Il y a dans l’air une irrationnelle allégresse, force intense contenue et qui demande à chanter. Il y a dans l’air comme un vent de promesse, souffle tiède précurseur de l’été. On se débarrasse des pulls de laine, des bottes fourrées, des sous-vêtements de grand froid. La neige, qui semblait s’incruster, indécente, se liquéfie et s’évapore comme dans un sourire. Trois jours après les moins dix, quelques degrés au-dessus de zéro semblent le Portugal en avril.
Mais c’est surtout le soleil! Celui qu’on avait presque oublié, celui qui nous négligeait perce maintenant les nuages, serein, et annonce que dans… pas possible! deux semaines, c’est le printemps!


Il y a dans l’air une joie folle, gonflée des espoirs les plus absurdes. Je cours, libéré, sur les sentiers vallonnés de ma campagne. À côté de mon chemin, des vaches me regardent avec l’air de réfléchir au temps qui passent. Mais pourquoi faut-il qu’elles aient ces yeux qui coulent, cet air si triste, à regretter les jours d’averse grise? Elles me semblent toujours affligées du même deuil, comme une mère pleure son fils parti très loin faire fortune, aux USA - vous savez, là où l’on fabrique le corned beef…

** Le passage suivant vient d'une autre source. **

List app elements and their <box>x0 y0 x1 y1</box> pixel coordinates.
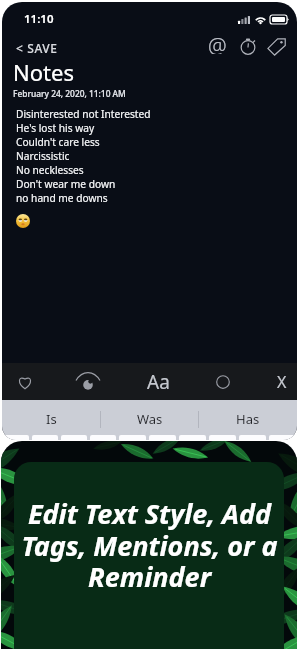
button[interactable]: Favorite <box>2 363 47 400</box>
button[interactable]: Set reminder <box>235 35 260 57</box>
staticText: < SAVE <box>16 40 58 54</box>
button[interactable]: X <box>254 363 297 400</box>
button[interactable]: Is <box>2 405 101 433</box>
button[interactable]: Draw <box>194 363 252 400</box>
staticText: Is <box>46 410 57 428</box>
button[interactable]: Was <box>101 405 199 433</box>
staticText: Has <box>236 410 260 428</box>
staticText: Aa <box>147 369 170 395</box>
staticText: Edit Text Style, Add Tags, Mentions, or … <box>21 495 278 595</box>
staticText: X <box>277 371 287 393</box>
button[interactable]: < SAVE <box>12 36 62 58</box>
button[interactable]: Preview <box>64 363 112 400</box>
button[interactable]: Has <box>199 405 297 433</box>
staticText: @ <box>208 32 227 54</box>
button[interactable]: Add tag <box>264 35 289 57</box>
staticText: Disinterested not Interested He's lost h… <box>16 107 151 205</box>
button[interactable]: Mention <box>205 32 230 54</box>
staticText: 11:10 <box>24 11 54 27</box>
staticText: February 24, 2020, 11:10 AM <box>13 88 126 99</box>
staticText: Was <box>137 410 163 428</box>
button[interactable]: Aa <box>127 363 189 400</box>
staticText: Notes <box>13 57 74 87</box>
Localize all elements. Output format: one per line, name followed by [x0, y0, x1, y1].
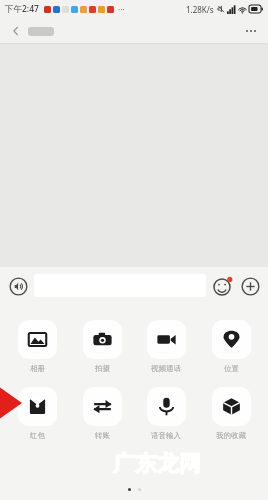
- staticText: 拍摄: [95, 364, 110, 373]
- button[interactable]: Voice message: [6, 274, 30, 298]
- staticText: ···: [118, 4, 125, 15]
- staticText: 视频通话: [151, 364, 181, 373]
- button[interactable]: Voice input: [137, 387, 195, 440]
- staticText: 我的收藏: [216, 431, 246, 440]
- staticText: 1.28K/s: [186, 4, 214, 15]
- button[interactable]: Location: [202, 320, 260, 373]
- staticText: 相册: [30, 364, 45, 373]
- button[interactable]: My favorites: [202, 387, 260, 440]
- staticText: 转账: [95, 431, 110, 440]
- button[interactable]: More options: [240, 21, 262, 41]
- staticText: 红包: [30, 431, 45, 440]
- button[interactable]: Camera: [73, 320, 131, 373]
- staticText: 位置: [224, 364, 239, 373]
- button[interactable]: Emoji: [211, 274, 235, 298]
- button[interactable]: Photo album: [8, 320, 66, 373]
- button[interactable]: Video call: [137, 320, 195, 373]
- button[interactable]: Transfer: [73, 387, 131, 440]
- staticText: 下午2:47: [5, 3, 39, 15]
- staticText: 广东龙网: [113, 450, 201, 478]
- button[interactable]: More functions: [238, 274, 262, 298]
- button[interactable]: Red packet: [8, 387, 66, 440]
- staticText: 语音输入: [151, 431, 181, 440]
- button[interactable]: Back: [6, 21, 26, 41]
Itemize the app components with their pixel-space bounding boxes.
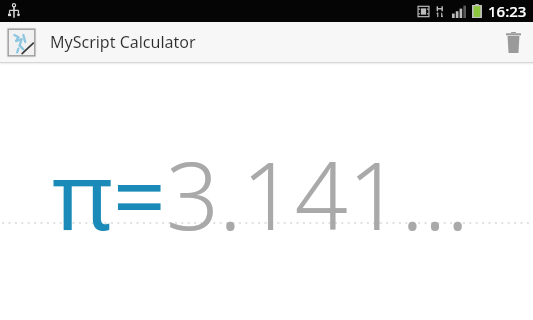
button[interactable]: MyScript Calculator <box>6 27 37 58</box>
staticText: MyScript Calculator <box>50 31 196 53</box>
button[interactable]: Clear <box>493 22 533 62</box>
staticText: π=3.141… <box>52 131 525 258</box>
staticText: 16:23 <box>488 1 527 21</box>
button[interactable]: Handwriting input area <box>0 65 533 320</box>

Jean-Jacques Corbaz, mars 1986  

(Po) Ce fleuve nommé Broye

www.notrehistoire.ch

Ce fleuve nommé Broye
Charrie entre ses bras
Des montagnes de soie
Où l’on est toujours en-deçà.

Et ces quintaux de brume
Ourlent la terre brune
Comme un collier de plumes
Qui voudraient effacer la lune.

D’où viennent ces nuages bas
Que tant de soirs exhument?
On dirait un géant qui fume
Sur nos champs de tabac.

D’où viennent l’angoisse et le froid,
Et ces sombres rancunes
Qui braisent, sournoises, une à une
- Où pourtant vit la foi?

Ne me demandez pas pourquoi
Le prophète se tait, c’est par peur, je crois,
Peur qu’on l’attende dans la Broye
Comme le loup au fond des bois.

Car ce fleuve bien nommé broie
Du noir, du blanc, mauve ou grenat,
Mélangés dans son brou de noix,
Et sans faveur aucune
Dans sa pâleur commune
La misère du pauvre et celle du roi,
Celle qu’on traîne et celle qu’on parfume,
Celle qu’on cache et celle qu’on assume.

- Et puis, ce fardeau sur les bras,
Comme une croix,
Sans un refus, sans un pourquoi,
En Mer du Nord l’emportera.

Alors, ce fleuve nommé Broye,
Je sais qu’il s’ouvrira
À la fête, à la joie:
Le Christ y est venu, déjà.


Jean-Jacques Corbaz, novembre 1982  



(Po) Aurore

Le jour a mis son aube blanche.
J’ouvre les yeux, calme, apaisé,
Sur ma peau la tiédeur étrange
Des eaux grondantes au goût salé
Où le noir se mêle à l’orange.
Je me souviens: hier, j’ai pleuré.

Et mes combats à larmes blanches,
Et mes amours, lourdes pervenches,
Et mes espoirs, tranche par tranche,
Je les dépose à tes genoux.
Regarde, ils roulent en avalanche,
Et derrière eux, tiens, c’est dimanche,
Et derrière eux, je suis debout!

Jean-Jacques Corbaz, novembre 1984  

(Po) Au coeur de l’arbre - chanson


Au coeur de l’arbre vient le fruit,
Au coeur du fruit naissent les graines,
Au coeur des graines attend la vie,
Et de la vie pousse le chêne.

Au coeur de l’homme naît la vie,
Au coeur de la vie, Dieu sans cesse,
Au coeur de Dieu, tant de tendresse
Que j’ose traverser la nuit.

Au coeur de l’arbre vit le bois,
Au coeur du bois dorment les planches,
De deux planches, on fait une croix
Qui porte Dieu entre ses branches.

Au coeur de l’homme vient l’amour,
Au coeur de l’amour, Dieu qui m’aime,
Au coeur de Dieu, ce nouveau jour
Qu’il vient ouvrir dans la mort même.

Au coeur de l’homme naît la vie,
Au coeur de la vie, Dieu sans cesse,
Au coeur de Dieu, tant de tendresse
Que j’ose traverser la nuit.

Au coeur de l’arbre vit le bois,
Au coeur du bois dorment les planches,
De deux planches, on fait une croix
Qui porte Dieu entre ses branches.


Au coeur de l’arbre pousse… Dieu,
Au coeur de l’homme, l’espérance,
Au coeur de la mort, un grand feu,
C’est Dieu qui vit, c’est Dieu qui danse.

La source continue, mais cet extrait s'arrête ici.